In 1st defendant's evidence he said when he sighted the cyclist with a pillion rider he hooted his horn and the cyclist signaled for him to pass and while he had shifted to the offside lane to overtake, the cyclist, suddenly cross the road and in the process the deceased fell onto the road. Much as he tried to avoid her, his back offside tyre crushed her to death while his front tyres even entered a gutter. This piece of evidence tallies with the explanation given by Tam Nelson Joshua, the cyclist, at the Circuit Court, Hohoe. He pleaded guilty with explanation and in his explanation he said "I was sent to deliver a letter from Dambai to Ofosu. Happy requested to go with me and I consented and took her as a pillion. On the way I heard a loud toot of a horn from behind. I crossed to the offside to leave the lane but the girl jumped onto the road and she was crushed on the head by the vehicle.”


1st defendant also told the court in his explanation at the Circuit Court that;


“I had started swerving to the offside to avoid the bicycle rider when he suddenly swerved into my lane.

The girl then jumped and fell into the road and unfortunately she was killed”.


From the accounts of these two people, i.e. the bicycle rider and 1st defendant, it is clear that the bicycle rider was aware of 1st defendant's vehicle behind him. But instead of keeping to his lane to enable 1st defendant pass, he chose to cross the road to his offside lane. It was in this process that the deceased panicked and jumped onto the road. It is clear that by the time Joshua Tam crossed the road, the 1st defendant had already made up his mind to overtake him and so moved to the offside lane. This also explains why in an effort to avoid the deceased, it was the offside back tyre of the vehicle that crushed the deceased. It is no wonder therefore that Joshua Tam, the bicycle rider was rather convicted and 1st defendant acquitted and discharged of the offences of dangerous and inconsiderate driving or negligently causing harm. Thus the accident was caused by the reckless and dangerous riding of Joshua Tam, who in the face of such danger decided to cross the road when 1st defendant was about to overtake him.
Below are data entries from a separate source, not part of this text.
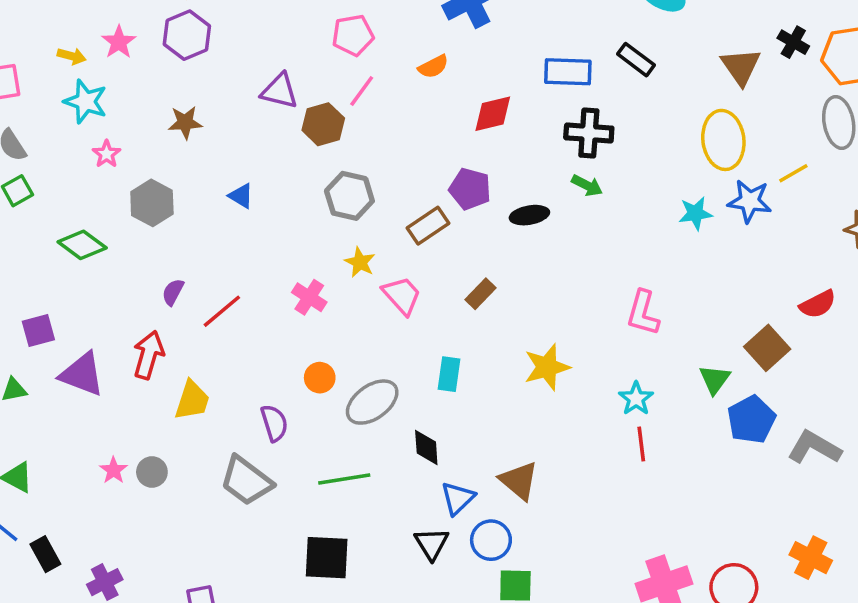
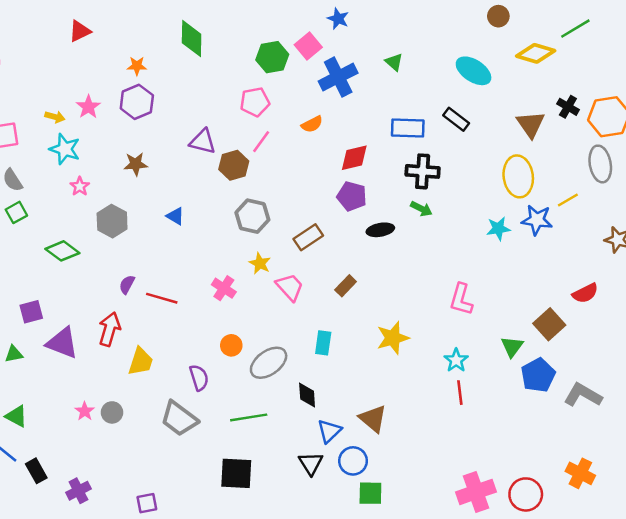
purple pentagon: (470, 189) -> (352, 196), moved
red line: (222, 311) -> (162, 298), turned 56

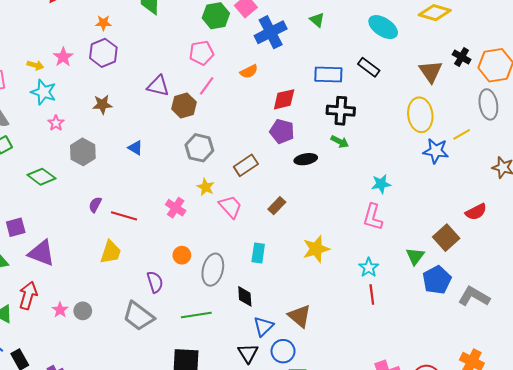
cyan star: (498, 229) -> (381, 184), moved
red arrow: (110, 329) -> (28, 295), moved
yellow trapezoid: (141, 362) -> (111, 252), moved
gray ellipse: (269, 363) -> (213, 270), turned -40

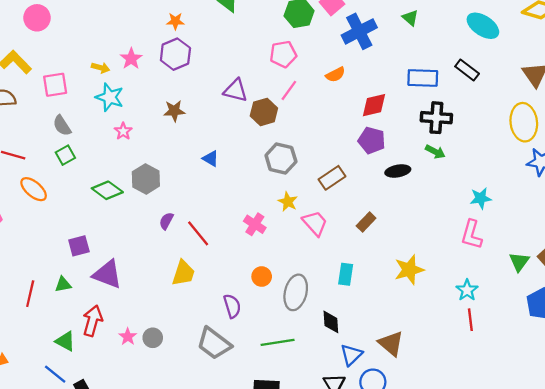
gray hexagon: (83, 152) -> (146, 179), moved
red line: (124, 216) -> (198, 233), turned 35
green triangle: (415, 256) -> (519, 262), moved

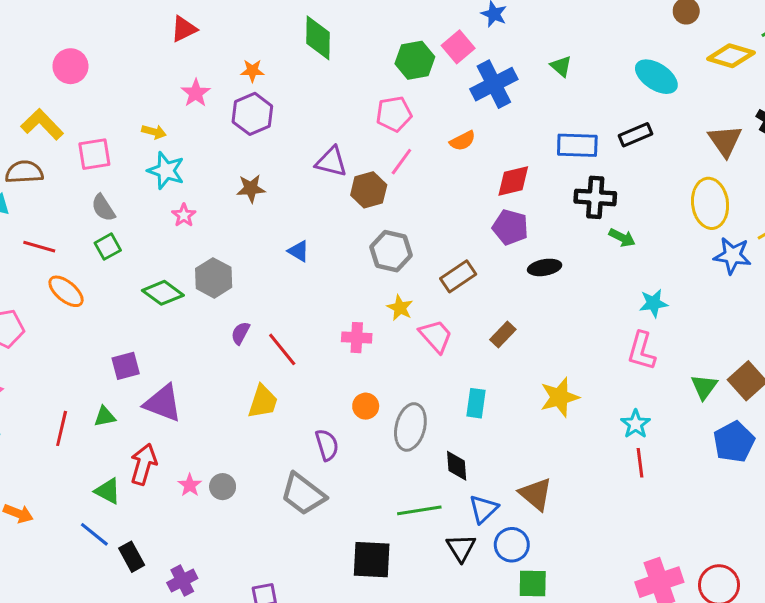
pink star: (131, 59) -> (196, 93), moved
black rectangle: (467, 70) -> (636, 135), turned -60
green arrow: (435, 152) -> (622, 238), moved
pink cross: (255, 224) -> (357, 338), turned -30
green line: (278, 342) -> (419, 510), moved

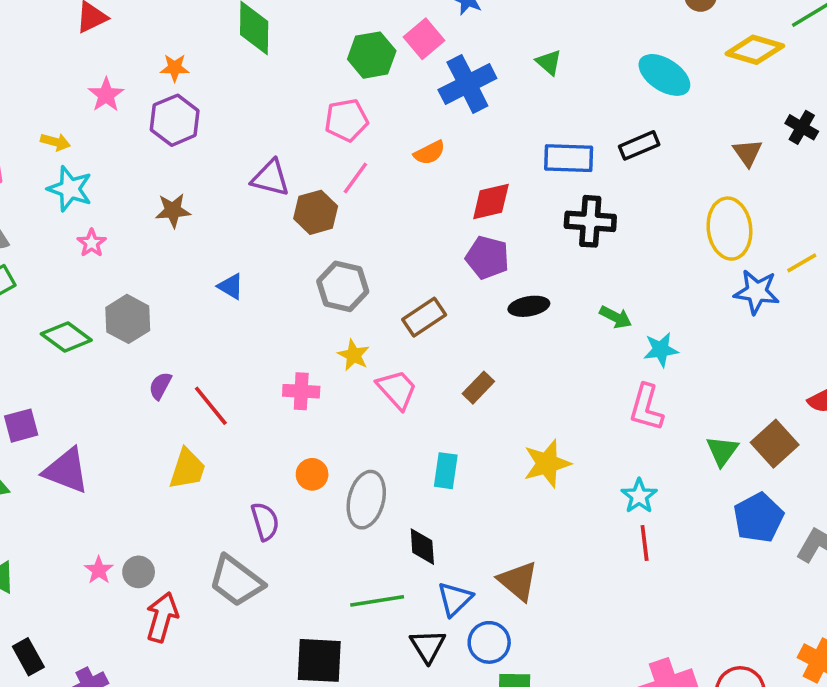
brown triangle: (725, 141) -> (748, 153), size x0.7
green arrow: (622, 238) -> (616, 317), moved
red arrow: (144, 464) -> (162, 617), moved

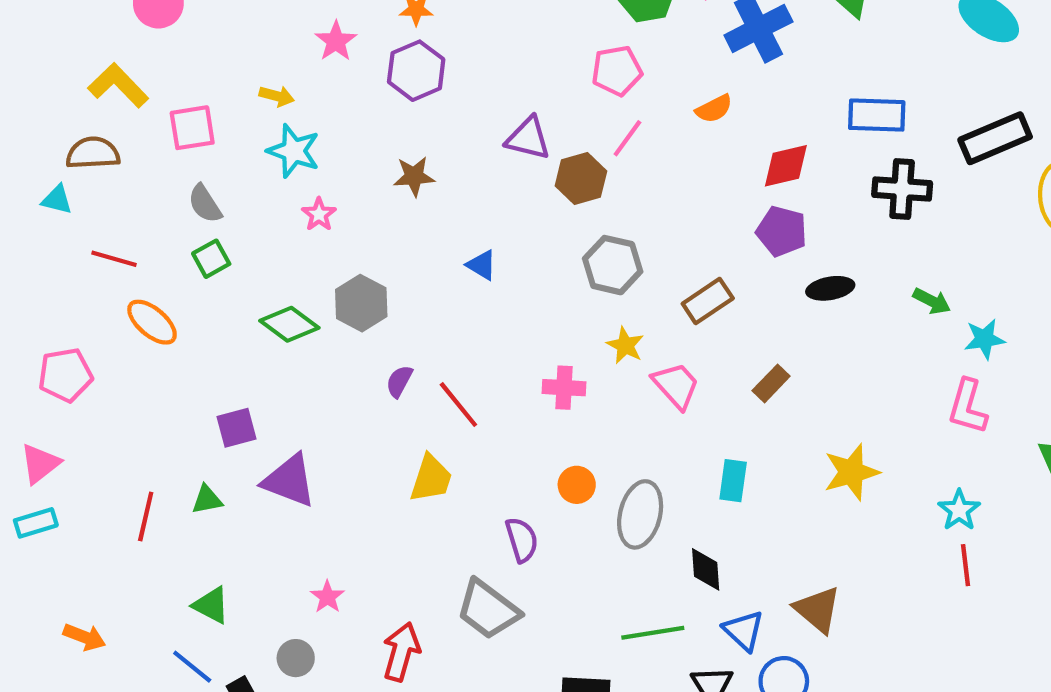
black rectangle: (639, 145) -> (995, 138), moved, size x1.5
gray circle: (139, 572) -> (296, 658), moved
blue triangle: (455, 599) -> (744, 631), turned -33

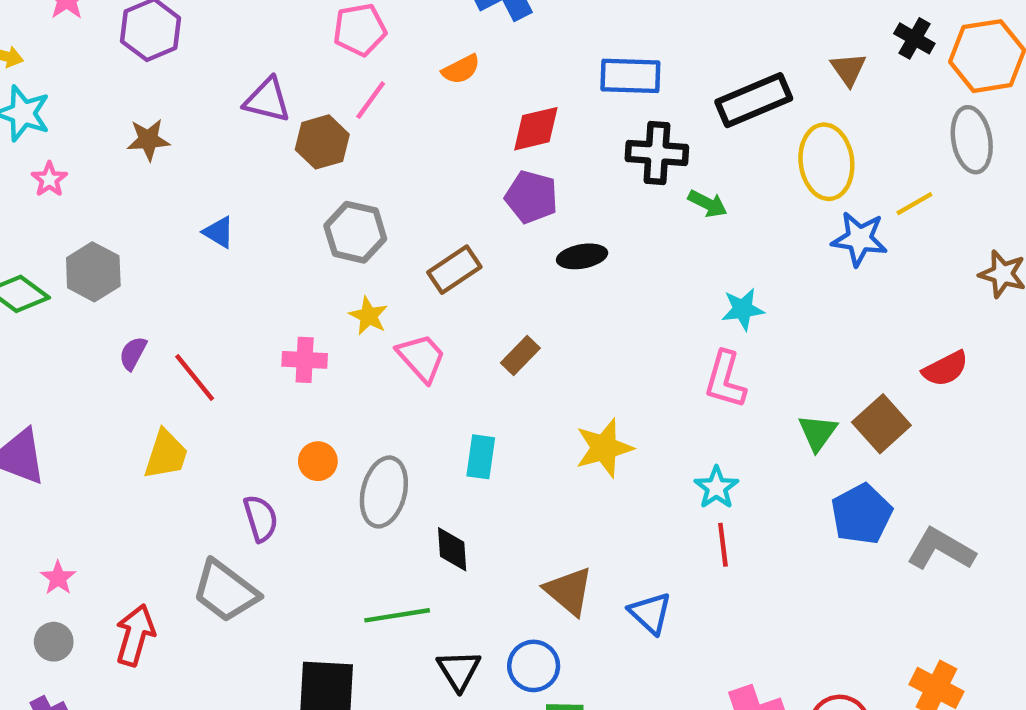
green arrow: (932, 301) -> (708, 204), moved
blue triangle: (744, 631) -> (650, 613), moved
gray circle: (296, 658) -> (54, 642), moved

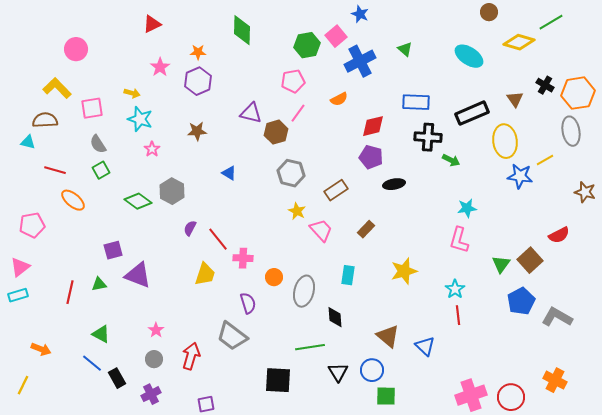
pink cross: (305, 360) -> (243, 258), moved

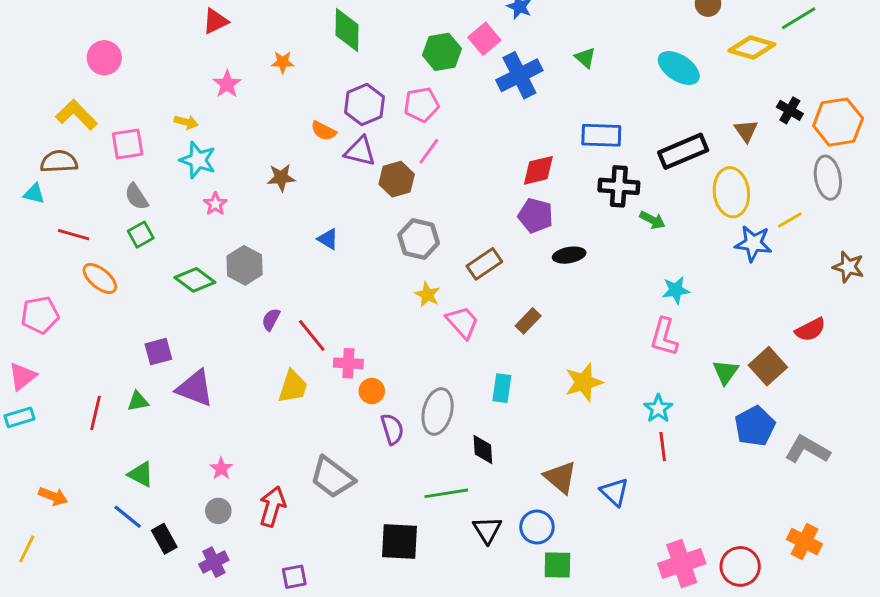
purple hexagon: (198, 81) -> (364, 105), moved
orange semicircle: (339, 99) -> (324, 131), moved, turned 54
orange circle: (274, 277) -> (372, 391), moved
purple semicircle: (248, 303) -> (392, 429), moved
1st defendant cannot be said to have caused Joshua Tam to cross the road or to cause the deceased to panic or fall on the road. The evidence is also clear that both 1st defendant and the cyclist were descending a hill. In that circumstance, it could not have been possible for 1st defendant to stop suddenly.
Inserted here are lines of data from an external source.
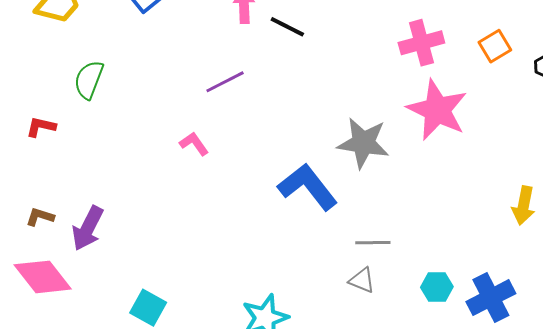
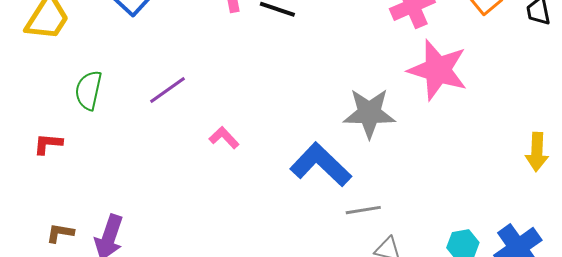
purple line: (225, 82) -> (168, 90), moved
pink L-shape: (194, 144) -> (224, 138), moved
gray line: (373, 243) -> (363, 210), moved

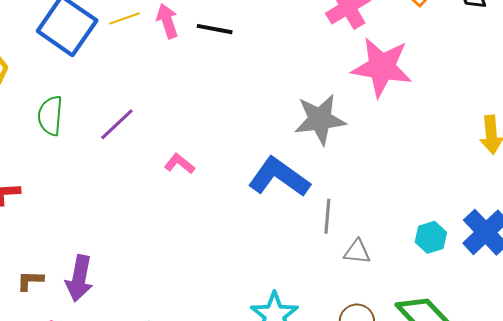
green semicircle: (89, 90) -> (50, 116), moved
gray line: (363, 210) -> (327, 216), turned -68

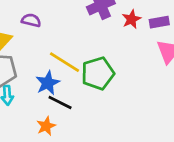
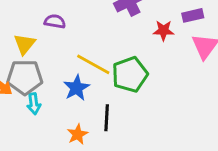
red star: (131, 19) -> (164, 31), moved, turned 30
black line: (60, 102) -> (107, 118), moved, turned 70

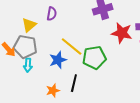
purple semicircle: (55, 21) -> (52, 14), turned 80
red star: (164, 31) -> (122, 33), size x1.5

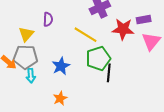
yellow line: (72, 47) -> (86, 35), moved
black line: (74, 83) -> (109, 73), moved

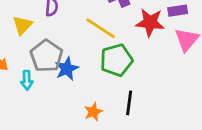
gray pentagon: (25, 57) -> (46, 56), moved, turned 30
black line: (109, 73) -> (129, 103), moved
orange star: (60, 98) -> (93, 112), moved

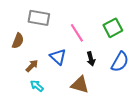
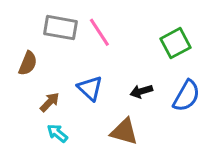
pink line: (77, 33) -> (99, 32), moved
black arrow: (91, 59) -> (141, 91), turned 88

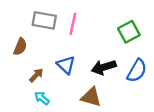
pink line: (99, 32) -> (73, 24), turned 45
black arrow: (141, 91) -> (104, 67), size x1.5

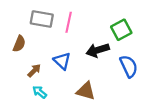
black arrow: (104, 67) -> (98, 50), moved
blue semicircle: (137, 71) -> (129, 66), turned -55

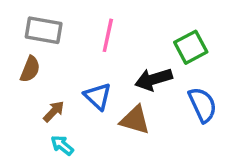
gray rectangle: (42, 19) -> (44, 30), moved
brown triangle: (86, 91) -> (135, 120), moved

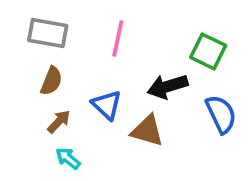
green square: (191, 47) -> (208, 51), turned -36
brown semicircle: (30, 69) -> (51, 81), moved

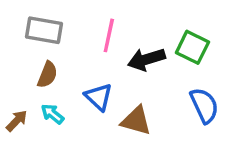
black arrow: (168, 86) -> (146, 59), moved
brown arrow: (59, 122) -> (17, 121), moved
cyan arrow: (68, 158) -> (53, 114), moved

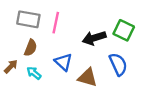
pink line: (109, 35) -> (56, 23), moved
blue semicircle: (204, 105) -> (118, 64), moved
brown arrow: (17, 121) -> (11, 66), moved

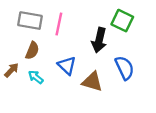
green square: (124, 30) -> (122, 21), moved
black arrow: (94, 38) -> (99, 40), turned -60

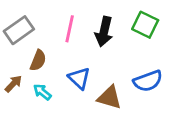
gray rectangle: (30, 21) -> (19, 30), moved, turned -45
black arrow: (99, 40) -> (104, 32), moved
blue semicircle: (125, 68) -> (148, 81), turned 95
I find as a fact that the accident and the resultant death of Millicent Happy Yawa Fiagbor was caused solely by the ne gligence of Joshua Tam and not 1st defendant. In the circumstances I hold that plaintiff has not been able to prove his case against the defendants. I therefore dismiss his claims against the defendants.


In the sad circumstances of this case I make no order as to cost.